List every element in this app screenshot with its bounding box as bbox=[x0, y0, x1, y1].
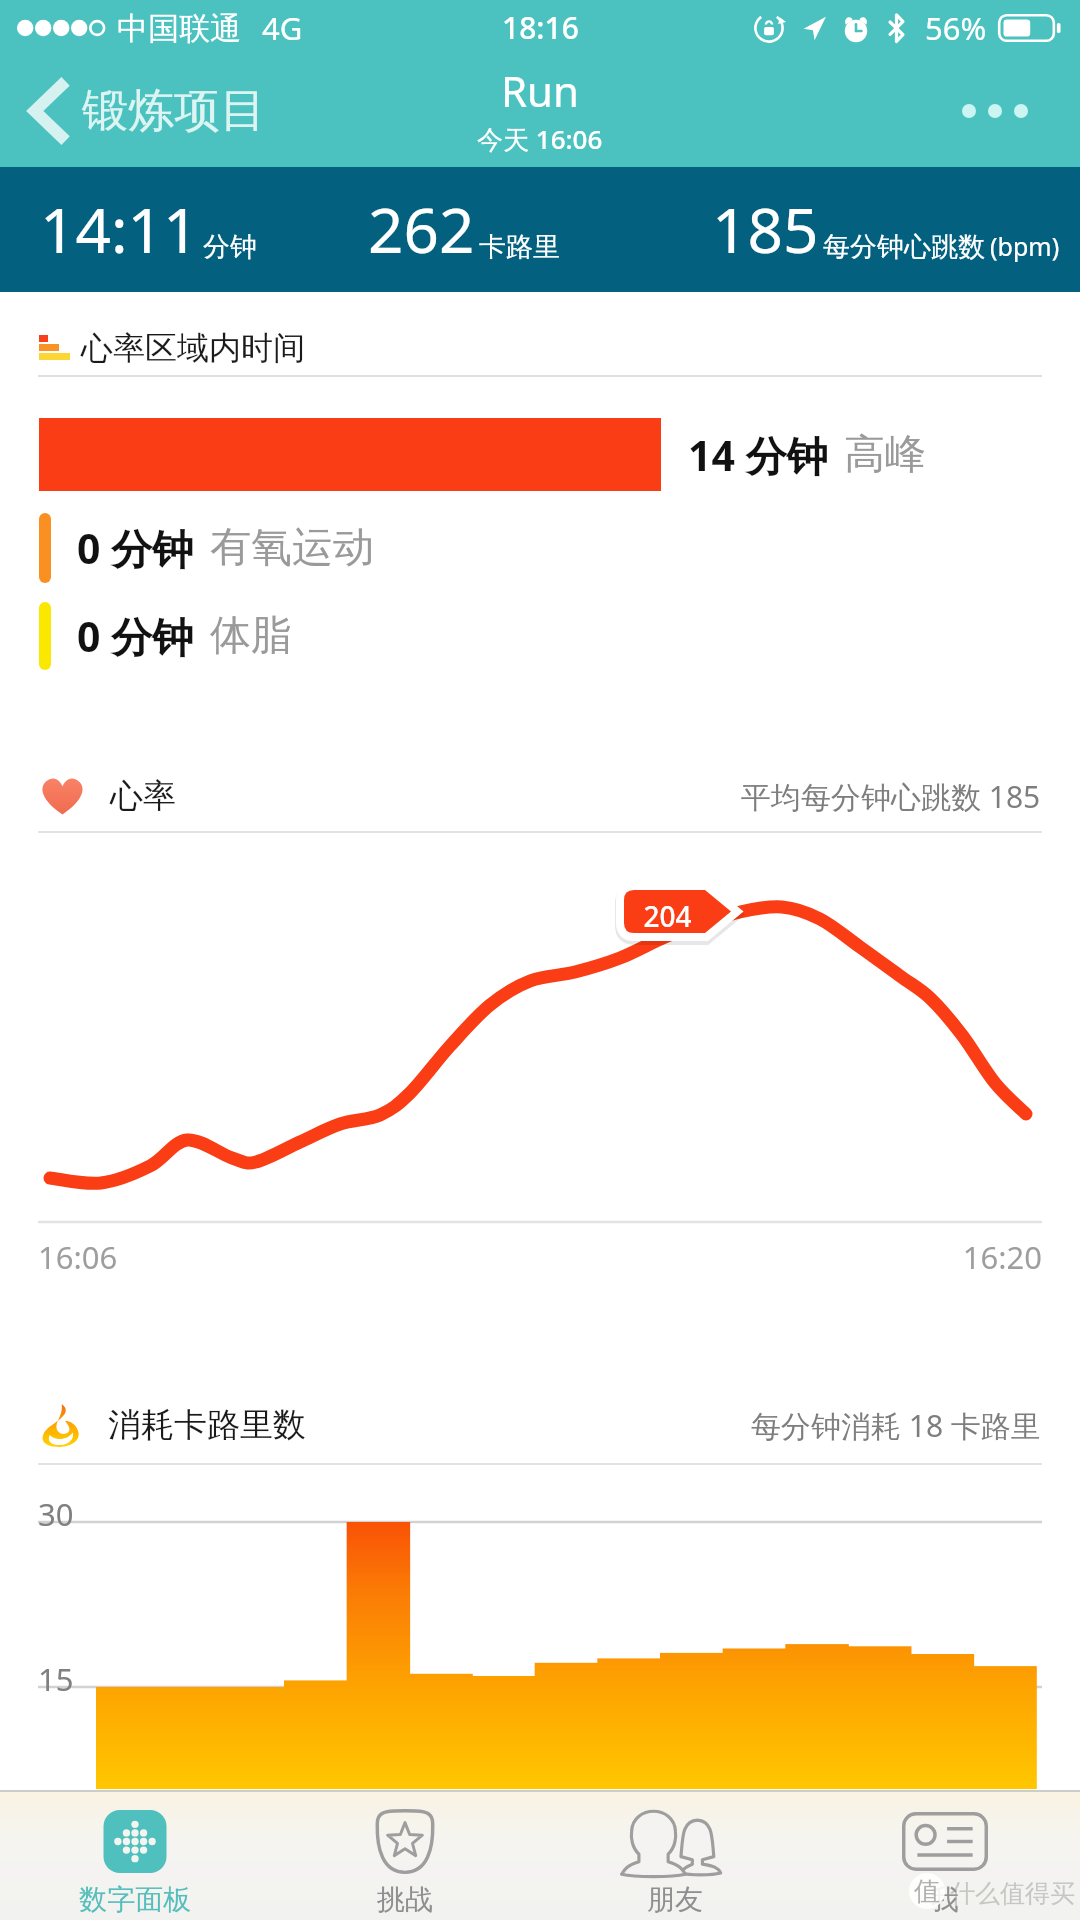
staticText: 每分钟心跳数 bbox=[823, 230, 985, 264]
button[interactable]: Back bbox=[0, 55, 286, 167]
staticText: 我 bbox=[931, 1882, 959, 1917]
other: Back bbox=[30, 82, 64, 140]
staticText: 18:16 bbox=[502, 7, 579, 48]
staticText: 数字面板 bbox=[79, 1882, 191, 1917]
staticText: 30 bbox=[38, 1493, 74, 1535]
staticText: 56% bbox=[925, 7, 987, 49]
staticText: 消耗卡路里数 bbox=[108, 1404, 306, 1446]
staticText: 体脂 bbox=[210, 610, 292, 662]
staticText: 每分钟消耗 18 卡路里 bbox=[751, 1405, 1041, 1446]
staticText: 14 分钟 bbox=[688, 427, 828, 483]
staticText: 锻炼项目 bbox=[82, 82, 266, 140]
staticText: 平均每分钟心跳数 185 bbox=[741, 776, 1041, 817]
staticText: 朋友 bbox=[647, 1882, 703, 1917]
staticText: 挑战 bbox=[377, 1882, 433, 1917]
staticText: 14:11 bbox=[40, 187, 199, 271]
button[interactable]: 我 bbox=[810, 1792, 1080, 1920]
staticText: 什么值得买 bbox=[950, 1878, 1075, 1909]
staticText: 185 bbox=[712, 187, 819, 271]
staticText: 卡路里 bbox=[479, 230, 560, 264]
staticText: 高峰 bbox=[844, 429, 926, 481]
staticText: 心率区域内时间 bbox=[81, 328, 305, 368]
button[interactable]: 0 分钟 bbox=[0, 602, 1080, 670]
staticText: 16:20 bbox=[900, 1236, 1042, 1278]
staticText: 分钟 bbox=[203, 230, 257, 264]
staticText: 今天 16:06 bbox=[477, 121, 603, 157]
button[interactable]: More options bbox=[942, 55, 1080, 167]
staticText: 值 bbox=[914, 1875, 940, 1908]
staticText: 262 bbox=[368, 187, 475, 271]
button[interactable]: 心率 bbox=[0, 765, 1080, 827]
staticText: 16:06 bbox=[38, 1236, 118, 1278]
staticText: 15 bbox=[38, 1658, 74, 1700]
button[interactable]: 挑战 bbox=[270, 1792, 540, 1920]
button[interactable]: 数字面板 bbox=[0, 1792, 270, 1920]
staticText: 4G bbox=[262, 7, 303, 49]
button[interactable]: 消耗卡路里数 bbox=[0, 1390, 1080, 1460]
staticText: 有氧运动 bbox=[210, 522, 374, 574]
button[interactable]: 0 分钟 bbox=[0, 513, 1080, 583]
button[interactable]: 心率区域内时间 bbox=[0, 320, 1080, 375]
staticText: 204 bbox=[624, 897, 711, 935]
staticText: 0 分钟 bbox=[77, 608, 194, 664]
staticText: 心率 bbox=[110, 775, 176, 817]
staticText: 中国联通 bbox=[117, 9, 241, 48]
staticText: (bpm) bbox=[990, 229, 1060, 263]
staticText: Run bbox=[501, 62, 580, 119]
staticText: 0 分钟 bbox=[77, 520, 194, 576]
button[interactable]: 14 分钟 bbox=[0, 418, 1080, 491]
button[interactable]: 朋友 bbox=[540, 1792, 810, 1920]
--
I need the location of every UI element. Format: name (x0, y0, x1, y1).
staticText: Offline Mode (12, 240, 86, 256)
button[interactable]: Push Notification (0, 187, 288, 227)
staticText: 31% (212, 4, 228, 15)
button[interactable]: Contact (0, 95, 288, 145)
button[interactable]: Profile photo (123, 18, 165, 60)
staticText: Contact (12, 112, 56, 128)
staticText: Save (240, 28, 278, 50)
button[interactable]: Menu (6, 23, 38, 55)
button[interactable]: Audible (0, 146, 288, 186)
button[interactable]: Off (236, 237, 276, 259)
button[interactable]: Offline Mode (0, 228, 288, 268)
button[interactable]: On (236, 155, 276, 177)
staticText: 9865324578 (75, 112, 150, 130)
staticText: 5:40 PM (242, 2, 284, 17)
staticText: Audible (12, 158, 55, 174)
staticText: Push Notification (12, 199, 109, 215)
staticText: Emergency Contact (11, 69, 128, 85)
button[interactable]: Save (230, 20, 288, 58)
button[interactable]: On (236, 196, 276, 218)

What is being asked:
Scan the entries for the word "Notification". Report each line that has it.

Task result:
button[interactable]: Push Notification (0, 187, 288, 227)
staticText: Push Notification (12, 199, 109, 215)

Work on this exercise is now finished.